I went for a 2 mile run at about a pace of 12-minute miles. When I was done My knees were so sore that I could walk upstairs. So in my case, cycling is a great way for me to push my endurance, cardio, and get that volume w/ still being functional the next day. Saturday I did a 62-mile ride and felt great during and after. Which makes the 2-mile run sidelining me is frustrating.
I totally agree. What it also says to me is that you need to gradually increase your running volume. Being able to run isn’t an on/off switch. You have to build into it. Unless there is a mechanical issue, it takes a lot of miles to build up a resistance to running.
For weight loss, I would bike more than anything and, equally important, not over-compensate with food. For all of the reasons mentioned above, you’ll be able to put in a hella lot more hours on a bike. And weight loss is only about input versus output. (The MTBers you mention may be suffering from the common delusion that their activity level gives them permission to “eat whatever they want”.)
…but you are applying cross-country training principles to skimo training.
You basically say that for skimo – Bjoergen’s training approach (who trained for cross-country) is better than Bonnet’s, Gaston’s, etc. (who train for skimo). Even though they are world-class elite with exceptional results in skimo competition.
No, I’m applying endurance training principles to an endurance sport. I’m saying that we should look to mature endurance sports for programming advice over immature sports. (XC versus skimo training is decades different.) Judging only by results is outcome bias. Picking a few select athletes is cherry-picking. Judging by the process, the number of times it’s been applied, and the results is much more likely to get to the ideal method.
Winning doesn’t mean that a method was the best choice. If I train for a year and Gaston eats donuts, he will still beat me. Does that mean you’re going to take the year off and eat donuts because “hey, it worked for him!”?

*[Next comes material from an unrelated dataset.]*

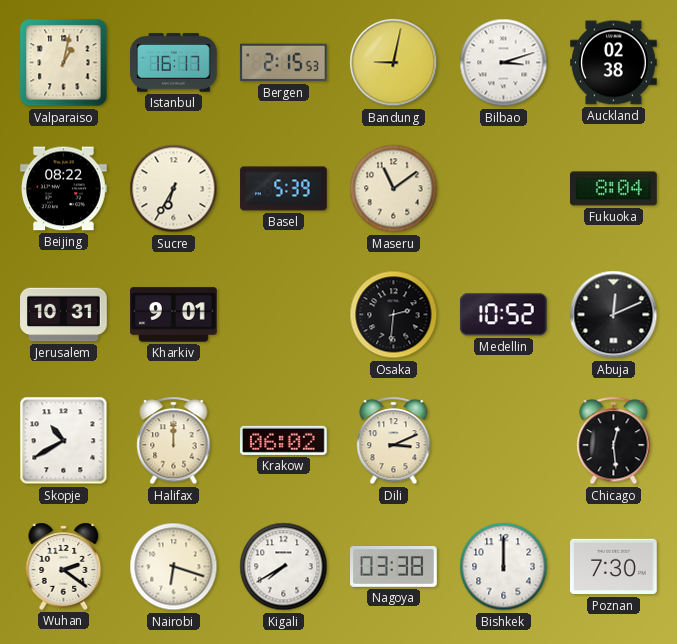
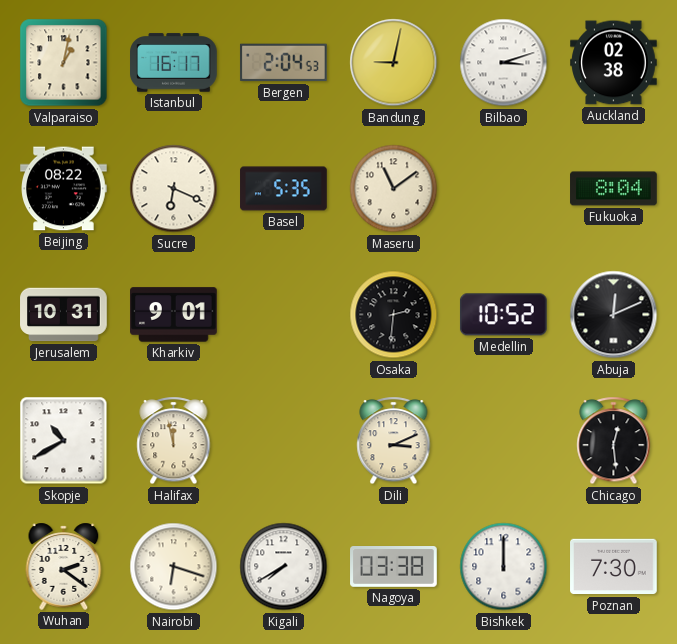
Bergen: 2:15 -> 2:04
Sucre: 6:35 -> 6:19
Basel: 5:39 -> 5:35
Halifax: 12:00 -> 11:58
Krakow: 06:02 -> none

Have you tried ski touring with high-level mtb bike athlete?
Yes. And I race against one in particular. And he kicks my ass. Always will. Does that mean his training is the ideal choice? Am I now the universal training standard benchmark? I’m flattered that you think so.
The bottom line is that small sample anecdotal evidence is meaningless. You have to take a process and apply it over a large sample of subjects over several years and see what happens. Confirmation and outcome bias won’t get you nearer the truth, they get you further away.
I really don’t see why this is such a big deal for people. It’s one of two things:
A. “I value performance over participation, so I’ll train using the best practices of a mature sport;”
B. “I value participation over performance—i.e. fun—so I’ll train any damn way I please;”
AND (actually there’s a third):
C. “I want to have my excuses lined up in advance, so I’m not going to train at all.”